I don’t know the answer. It’s why research on humans is so hard. There are so many variables. As I approached six weeks on the diet, the sun was coming out. We were reaching the longest day of the year. Maybe that made all the difference. My workload is less in summer, maybe that helped.
I always feel better when I eat better, so in a general sense I felt better, but never better enough to give up all that I felt I was restricting. I didn’t sleep any better. My gut felt no better. I lost some weight. I experienced some bowel trouble I didn’t have prior. You wanted to know that, right? My psoriasis did improve, but my gut actually tells me that was due to the sun. I won’t know for sure until winter. It hasn’t gone away completely but there is a huge improvement. Maybe if I stuck to the diet for three full months it would have disappeared.
The biggest improvement I noticed was that I wasn’t hit has hard by the afternoon slump—that time between 1 and 3pm when you wish you could just go back to bed so instead you seek chocolate, coffee, sugar, any legal pick-me-up. I’d get tired in the afternoon, but feel like I’d make it through totally fine. I didn’t the same cravings I normally do. That was nice. Craving food is actually kind of exhausting.
What I wonder might have helped more than the elimination of foods was the addition of food. I don’t normally have a varied diet. I get in the habit of the same meal repeated week after week. And I would willingly eat pasta for lunch and dinner every day for the rest of my life. When I go out to eat I tend to order the same one or two dishes from any restaurant. The Microbiome Diet forced me to step outside my very limited food box. Plus you are supposed to incorporate more prebiotics (asparagus, radish, sauerkraut). And I’d crave more of what I ate. I’d wake up and want salad greens with my eggs for breakfast. Maybe all the added nutrients made a difference.
It is very hard to stick to a diet or lifestyle when you don’t see immediate benefit. When I gave up gluten I felt better within days. Then there were all sorts of little perks that I noticed over time. My stomach stopped hurting after I ate. My elbows stopped getting rashes. I didn’t get a cold for two years. And my thighs stopped having hot flashes—a really random, annoying sensation that used to happen in my body.

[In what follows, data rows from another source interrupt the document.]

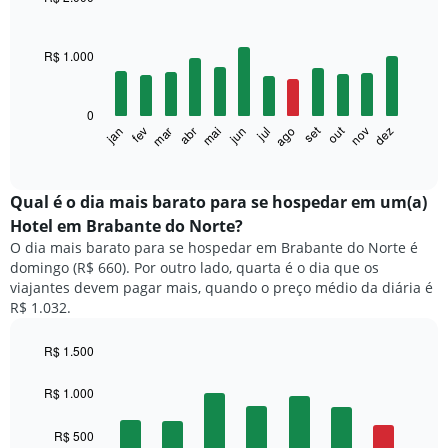
Bar
Chart
graphic.
chart
with
R$ 1.000
12
bars.
0
O
set
out
fev
mai
ago
nov
mar
jun
dez
jan
abr
jul
gráfico
End
of
a
interactive
seguir
chart
exibe
Qual é o dia mais barato para se hospedar em um(a)
o
Hotel em Brabante do Norte?
preço
O dia mais barato para se hospedar em Brabante do Norte é
médio
domingo (R$ 660). Por outro lado, quarta é o dia que os
de
viajantes devem pagar mais, quando o preço médio da diária é
um
R$ 1.032.
quarto
a
cada
R$ 1.500
mês
Bar
Chart
O
graphic.
chart
R$ 1.000
with
gráfico
7
tem
R$ 500
bars.
1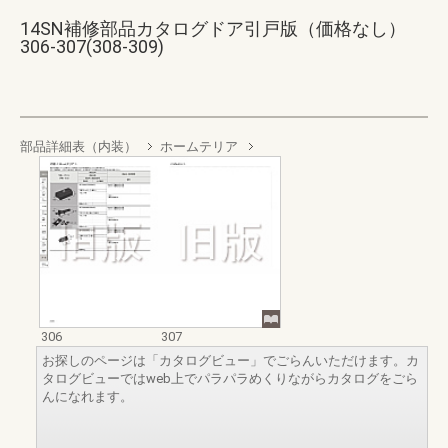
14SN補修部品カタログドア引戸版（価格なし）
306-307(308-309)
部品詳細表（内装）
ホームテリア
306
307
お探しのページは「カタログビュー」でごらんいただけます。カ
タログビューではweb上でパラパラめくりながらカタログをごら
んになれます。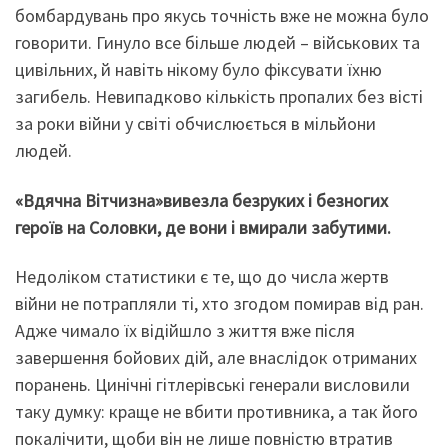
бомбардувань про якусь точність вже не можна було
говорити. Гинуло все більше людей – військових та
цивільних, й навіть нікому було фіксувати їхню
загибель. Невипадково кількість пропалих без вісті
за роки війни у світі обчислюється в мільйони
людей.
«Вдячна Вітчизна»вивезла безруких і безногих
героїв на Соловки, де вони і вмирали забутими.
Недоліком статистики є те, що до числа жертв
війни не потрапляли ті, хто згодом помирав від ран.
Адже чимало їх відійшло з життя вже після
завершення бойових дій, але внаслідок отриманих
поранень. Цинічні гітлерівські генерали висловили
таку думку: краще не вбити противника, а так його
покалічити, щоби він не лише повністю втратив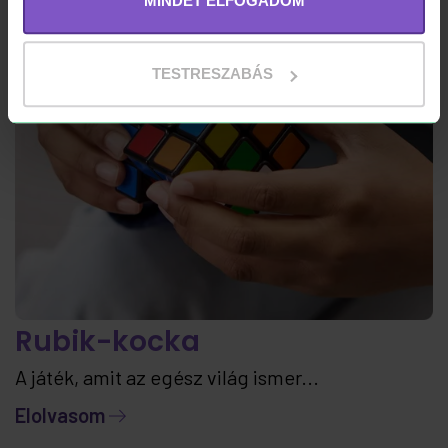
MINDET ELFOGADOM
TESTRESZABÁS
Rubik-kocka
A játék, amit az egész világ ismer...
Elolvasom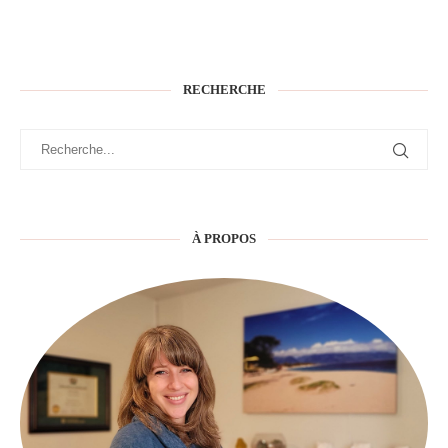
RECHERCHE
À PROPOS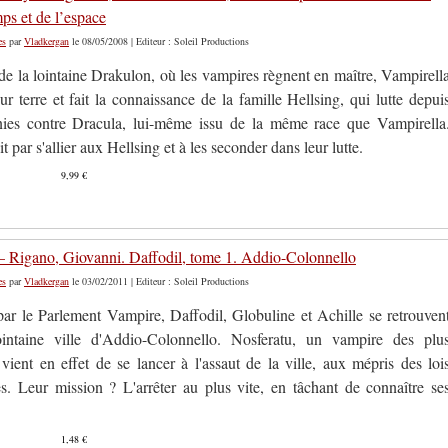
ps et de l’espace
es
par
Vladkergan
le 08/05/2008 | Editeur : Soleil Productions
de la lointaine Drakulon, où les vampires règnent en maître, Vampirell
r terre et fait la connaissance de la famille Hellsing, qui lutte depui
ies contre Dracula, lui-même issu de la même race que Vampirella
it par s'allier aux Hellsing et à les seconder dans leur lutte.
9,99 €
 Rigano, Giovanni. Daffodil, tome 1. Addio-Colonnello
es
par
Vladkergan
le 03/02/2011 | Editeur : Soleil Productions
ar le Parlement Vampire, Daffodil, Globuline et Achille se retrouven
ointaine ville d'Addio-Colonnello. Nosferatu, un vampire des plu
vient en effet de se lancer à l'assaut de la ville, aux mépris des loi
s. Leur mission ? L'arrêter au plus vite, en tâchant de connaître se
1,48 €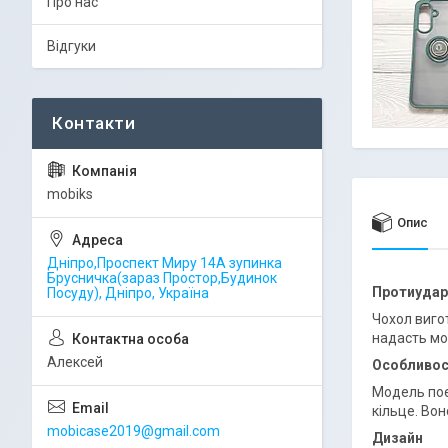
Про нас
Відгуки
mobiks
Опис
Дніпро,Проспект Миру 14А зупинка
Брусничка(зараз Простор,Будинок
Протиударн
Посуду), Дніпро, Україна
Чохол вигот
надасть мо
Алексей
Особливос
Модель поє
кільце. Во
mobicase2019@gmail.com
Дизайн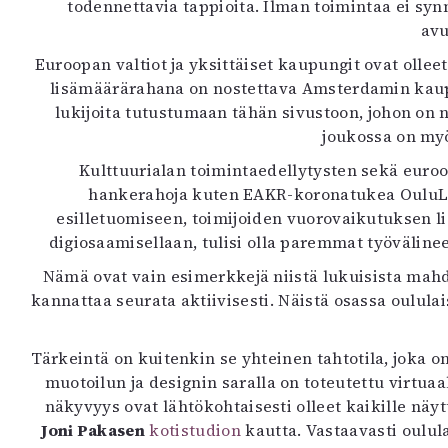
todennettavia tappioita. Ilman toimintaa ei sy
avu
Euroopan valtiot ja yksittäiset kaupungit ovat ollee
lisämäärärahana on nostettava Amsterdamin kaupun
lukijoita tutustumaan tähän sivustoon, johon on no
joukossa on myö
Kulttuurialan toimintaedellytysten sekä euroo
hankerahoja kuten EAKR-koronatukea OuluLiv
esilletuomiseen, toimijoiden vuorovaikutuksen li
digiosaamisellaan, tulisi olla paremmat työvälinee
Nämä ovat vain esimerkkejä niistä lukuisista mah
kannattaa seurata aktiivisesti. Näistä osassa oulul
Tärkeintä on kuitenkin se yhteinen tahtotila, joka o
muotoilun ja designin saralla on toteutettu virtuaa
näkyvyys ovat lähtökohtaisesti olleet kaikille näy
Joni Pakasen
kotistudion
kautta. Vastaavasti oulul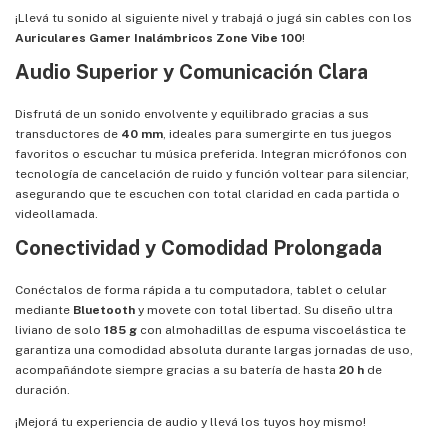
¡Llevá tu sonido al siguiente nivel y trabajá o jugá sin cables con los
Auriculares Gamer Inalámbricos Zone Vibe 100
!
Audio Superior y Comunicación Clara
Disfrutá de un sonido envolvente y equilibrado gracias a sus
transductores de
40 mm
, ideales para sumergirte en tus juegos
favoritos o escuchar tu música preferida. Integran micrófonos con
tecnología de cancelación de ruido y función voltear para silenciar,
asegurando que te escuchen con total claridad en cada partida o
videollamada.
Conectividad y Comodidad Prolongada
Conéctalos de forma rápida a tu computadora, tablet o celular
mediante
Bluetooth
y movete con total libertad. Su diseño ultra
liviano de solo
185 g
con almohadillas de espuma viscoelástica te
garantiza una comodidad absoluta durante largas jornadas de uso,
acompañándote siempre gracias a su batería de hasta
20 h
de
duración.
¡Mejorá tu experiencia de audio y llevá los tuyos hoy mismo!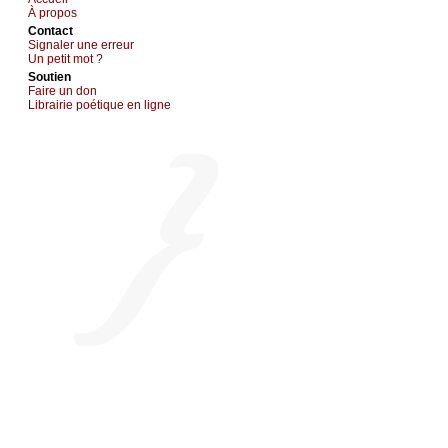
À prоpos
Cоntact
Signaler une errеur
Un pеtit mоt ?
Sоutien
Fаirе un dоn
Librairiе pоétique en lignе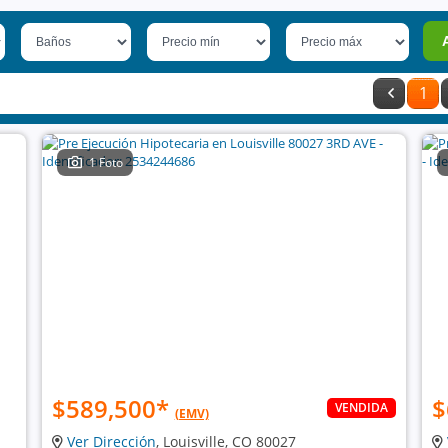
1
1 Foto
$589,500
*
$
VENDIDA
(EMV)
Ver Dirección
, Louisville, CO 80027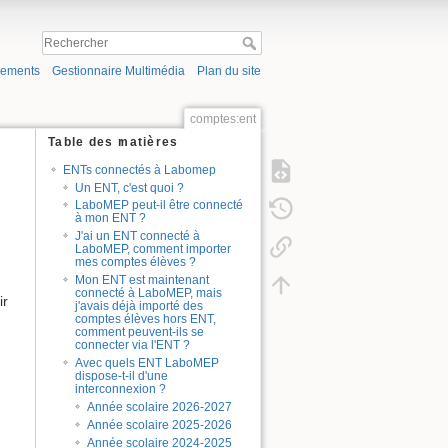
gements
Gestionnaire Multimédia
Plan du site
comptes:ent
Table des matières
ENTs connectés à Labomep
Un ENT, c'est quoi ?
LaboMEP peut-il être connecté
à mon ENT ?
J'ai un ENT connecté à
LaboMEP, comment importer
,
mes comptes élèves ?
Mon ENT est maintenant
connecté à LaboMEP, mais
ir
j'avais déjà importé des
comptes élèves hors ENT,
comment peuvent-ils se
connecter via l'ENT ?
Avec quels ENT LaboMEP
dispose-t-il d'une
interconnexion ?
Année scolaire 2026-2027
Année scolaire 2025-2026
Année scolaire 2024-2025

If the Microbiome made a real difference, it was hard to notice. That doesn’t mean I don’t think it can work, didn’t work or that I won’t try it again perhaps for longer next time. It just wasn’t obvious. And it’s a major inconvenience. I’m still doing my best to stick with it Monday through Friday, but the variety I was eating has already diminished. Maybe I’ll just go snack on some sauerkraut now while I’m thinking of it.